> **What this task involves**: After dropping the pictures, give again exactly the lines of the data from its first line through the line with "guide to housing", which is included as well.

> **Transcribed page contents**:
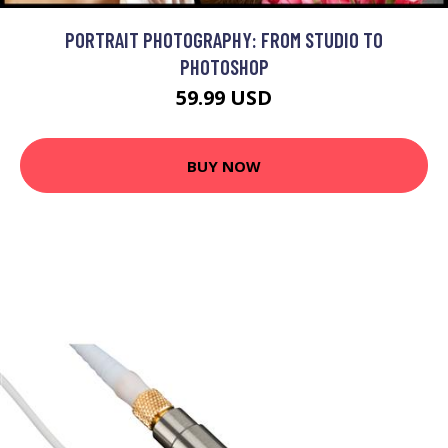
PORTRAIT PHOTOGRAPHY: FROM STUDIO TO
PHOTOSHOP
59.99 USD
BUY NOW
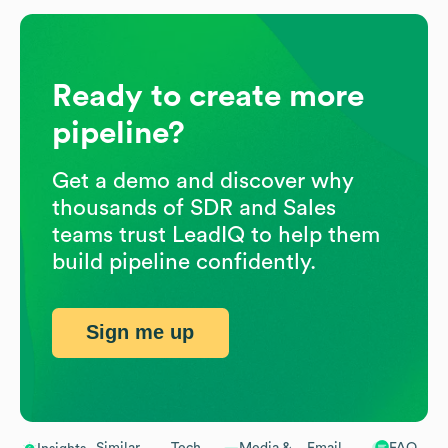
Ready to create more
pipeline?
Get a demo and discover why
thousands of SDR and Sales
teams trust LeadIQ to help them
build pipeline confidently.
Sign me up
Similar
Tech
Media &
Email
FAQ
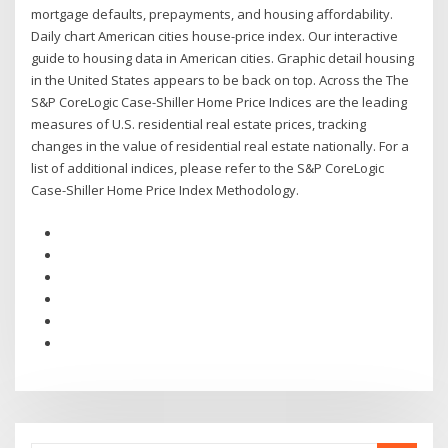
mortgage defaults, prepayments, and housing affordability.
Daily chart American cities house-price index. Our interactive
guide to housing data in American cities. Graphic detail housing
in the United States appears to be back on top. Across the The
S&P CoreLogic Case-Shiller Home Price Indices are the leading
measures of U.S. residential real estate prices, tracking
changes in the value of residential real estate nationally. For a
list of additional indices, please refer to the S&P CoreLogic
Case-Shiller Home Price Index Methodology.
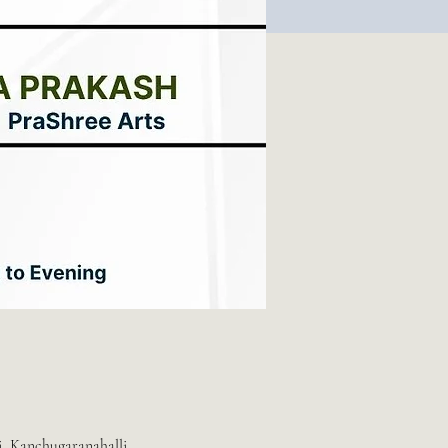
i, Kanchugaranahalli,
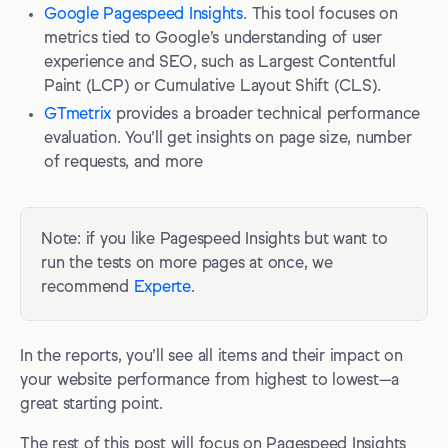
Google Pagespeed Insights
. This tool focuses on
metrics tied to Google’s understanding of user
experience and SEO, such as Largest Contentful
Paint (LCP) or Cumulative Layout Shift (CLS).
GTmetrix
provides a broader technical performance
evaluation. You’ll get insights on page size, number
of requests, and more
Note: if you like Pagespeed Insights but want to
run the tests on more pages at once, we
recommend
Experte
.
In the reports, you’ll see all items and their impact on
your website performance from highest to lowest—a
great starting point.
The rest of this post will focus on Pagespeed Insights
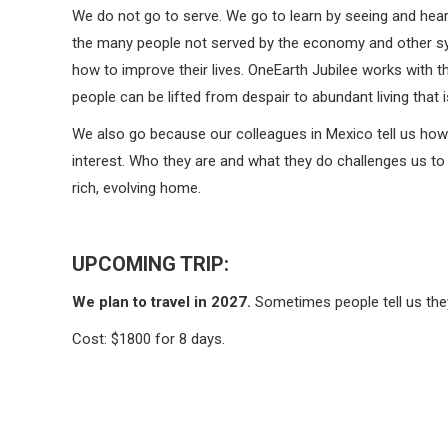
We do not go to serve. We go to learn by seeing and heari
the many people not served by the economy and other sys
how to improve their lives. OneEarth Jubilee works with t
people can be lifted from despair to abundant living that 
We also go because our colleagues in Mexico tell us how
interest. Who they are and what they do challenges us to 
rich, evolving home.
UPCOMING TRIP:
We plan to travel in 2027.
Sometimes people tell us they 
Cost: $1800 for 8 days.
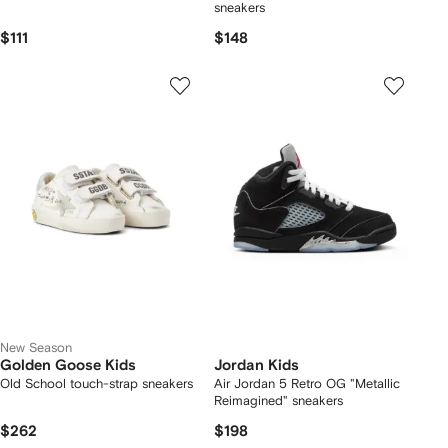
sneakers
$111
$148
New Season
Golden Goose Kids
Jordan Kids
Old School touch-strap sneakers
Air Jordan 5 Retro OG "Metallic
Reimagined" sneakers
$262
$198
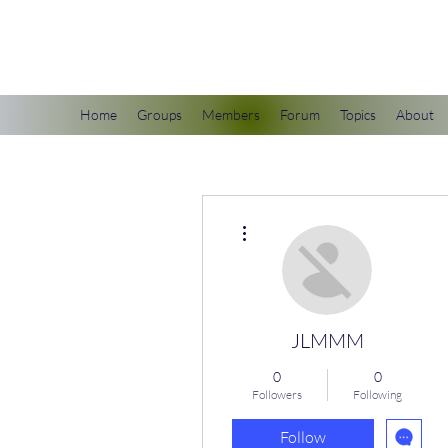
scienceuniverse.org
Home
Groups
Members
Forum
Topics
About
More actions
JLMMM
0
0
Followers
Following
Follow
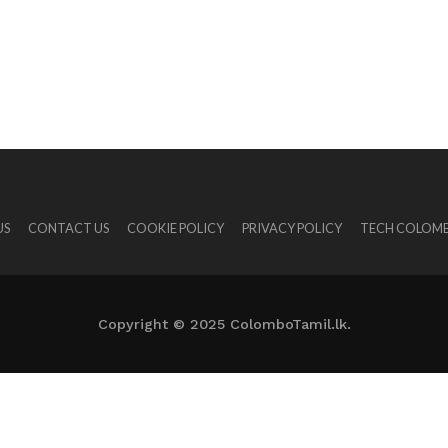
US
CONTACT US
COOKIE POLICY
PRIVACY POLICY
TECH COLOMB
Copyright © 2025 ColomboTamil.lk.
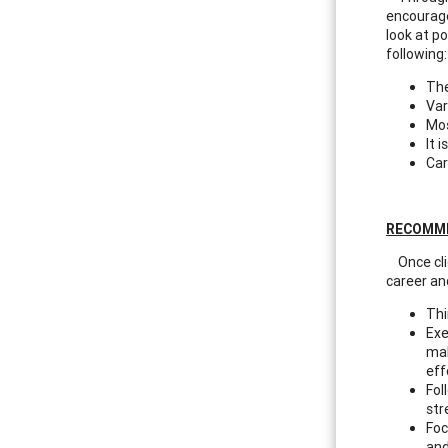
encourage
look at po
following:
The
Var
Mos
It 
Car
RECOMM
Once clie
career and
Thi
Exe
mak
eff
Fol
str
Foc
and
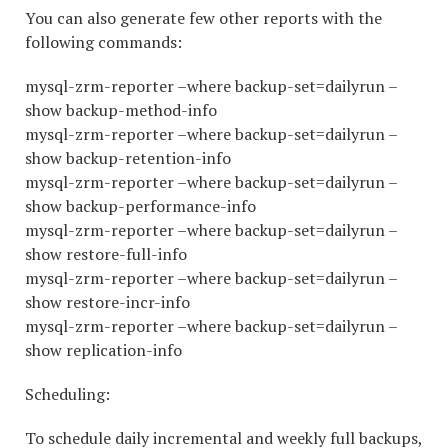
You can also generate few other reports with the
following commands:
mysql-zrm-reporter –where backup-set=dailyrun –
show backup-method-info
mysql-zrm-reporter –where backup-set=dailyrun –
show backup-retention-info
mysql-zrm-reporter –where backup-set=dailyrun –
show backup-performance-info
mysql-zrm-reporter –where backup-set=dailyrun –
show restore-full-info
mysql-zrm-reporter –where backup-set=dailyrun –
show restore-incr-info
mysql-zrm-reporter –where backup-set=dailyrun –
show replication-info
Scheduling:
To schedule daily incremental and weekly full backups,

> **Answer to the problem**:
PORTRAIT PHOTOGRAPHY: FROM STUDIO TO
PHOTOSHOP
59.99 USD
BUY NOW
Ready to create more
pipeline?
Get a demo and discover why
thousands of SDR and Sales
teams trust LeadIQ to help them
build pipeline confidently.
Sign me up
Similar
Tech
Media &
Email
FAQ
mortgage defaults, prepayments, and housing affordability.
Daily chart American cities house-price index. Our interactive
guide to housing data in American cities. Graphic detail housing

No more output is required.